Il compito di rappresentare le donne afghane toccherà a Selay Ghaffar, che gestisce il progetto dell’Unità. Sono felicissimo di questa scelta, non poteva essere migliore. La conosco e so che è bravissima. La società civile ha dato un’ottima prova di democrazia interna con questa elezione.
Ha fiducia negli incontri di Bonn? Nel meeting della società civile sì. Siamo a un ‘non cattivo’ punto, in Afghanistan non si può mai dire di più. Per la Conferenza ufficiale, invece, rimango cauto e sospettoso, nonostante le rassicurazioni del governo afghano.
I talebani ci saranno? Ancora non si sa ma è improbabile. Comunque la seguiranno in tv con molta attenzione per vedere che messaggio gli viene dato.
SELAY GHAFFAR
Selay, lei sarà la voce delle donne afghane alla Conferenza, quale sarà la richiesta principale? Il punto fondamentale è che i diritti delle donne non devono essere negoziati. Nessun accordo, con i talebani e gli altri fondamentalisti, si dovrà fare a spese delle donne e dei bambini. Hanno già pagato abbastanza. I diritti umani non devono essere più violati in Afghanistan. E’ una responsabilità di cui tutti devono farsi carico, nel difficile periodo di transizione che abbiamo davanti: ONU, Comunità Internazionale, Governo, società civile. Ma c’è un altro punto, cruciale per il futuro del paese, strettamente legato a questo, di cui ogni afghano è consapevole.

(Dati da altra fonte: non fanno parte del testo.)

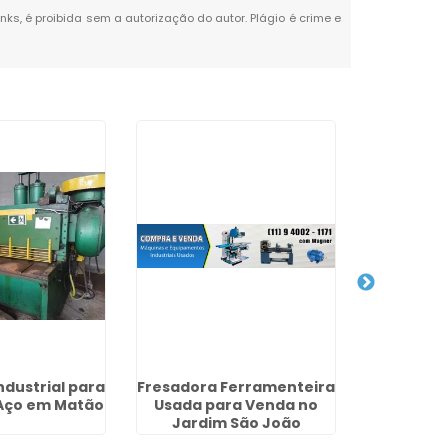
inks, é proibida sem a autorização do autor. Plágio é crime e
ndustrial para
Fresadora Ferramenteira
Torno M
Aço em Matão
Usada para Venda no
no Ja
Jardim São João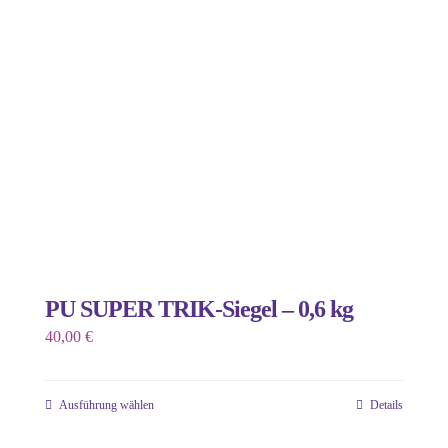
Die
Optionen
können
auf
der
Produktseite
gewählt
werden
PU SUPER TRIK-Siegel – 0,6 kg
40,00
€
Ausführung wählen
Details
Dieses
Produkt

Quale? Il bisogno di giustizia. Non sopportano più di essere governati da criminali. Se la comunità internazionale li lascerà nei posti chiave, nella polizia, nell’esercito, nel governo delle province, le cose continueranno ad andare sempre peggio. Chi avrà la responsabilità del governo e della sicurezza non deve aver commesso delitti contro la popolazione, nel passato e nel presente, e deve avere la volontà di applicare le leggi. Ci sono tante persone competenti e sinceramente democratiche che possono farlo.

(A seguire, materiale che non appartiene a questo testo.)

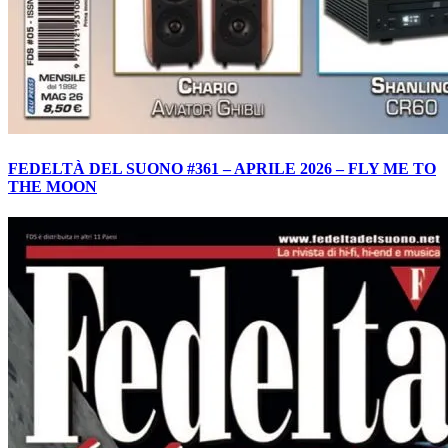
FEDELTÀ DEL SUONO #361 – APRILE 2026 – FLY ME TO
THE MOON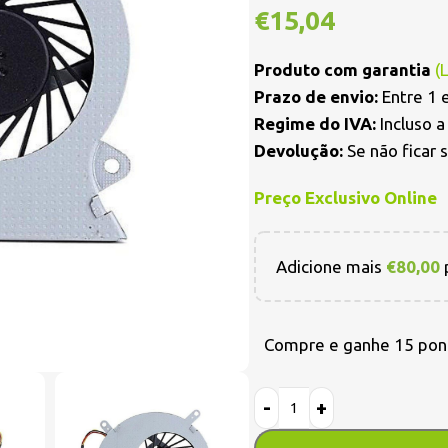
€
15,04
Produto com garantia
(
Prazo de envio:
Entre 1 e
Regime do IVA:
Incluso 
Devolução:
Se não ficar 
Preço Exclusivo Online
Adicione mais
€
80,00
p
Compre e ganhe 15 pon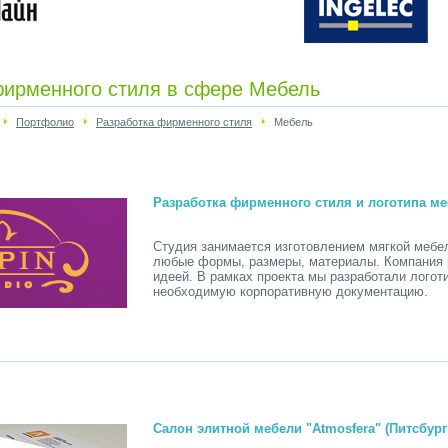
фирменного стиля в сфере Мебель
Портфолио
Разработка фирменного стиля
Мебель
Разработка фирменного стиля и логотипа ме
Студия занимается изготовлением мягкой мебели 
любые формы, размеры, материалы. Компания р
идеей. В рамках проекта мы разработали лого
необходимую корпоративную документацию.
Салон элитной мебели "Atmosfera" (Питсбур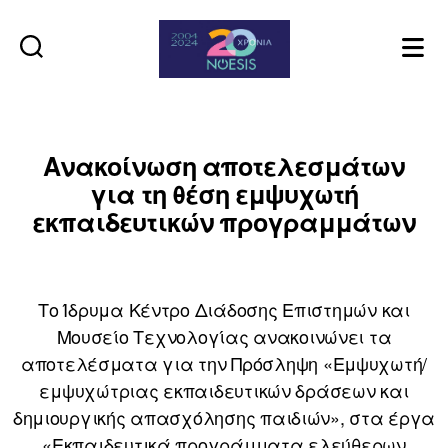
Noesis
Ανακοίνωση αποτελεσμάτων
για τη θέση εμψυχωτή
εκπαιδευτικών προγραμμάτων
Το Ίδρυμα Κέντρο Διάδοσης Επιστημών και
Μουσείο Τεχνολογίας ανακοινώνει τα
αποτελέσματα για την Πρόσληψη «Εμψυχωτή/
εμψυχώτριας εκπαιδευτικών δράσεων και
δημιουργικής απασχόλησης παιδιών», στα έργα
«Εκπαιδευτικά προγράμματα ελεύθερων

Che peso avrà, secondo lei, la vostra partecipazione alla Conferenza? È difficile dirlo. Per ora è importante esserci e farsi ascoltare dai governi e dai media di tutto il mondo. Il nostro compito, come società civile, è quello di spingere per un impegno forte e chiaro almeno su questi punti e vigilare in seguito perché venga rispettato. In passato non è stato così.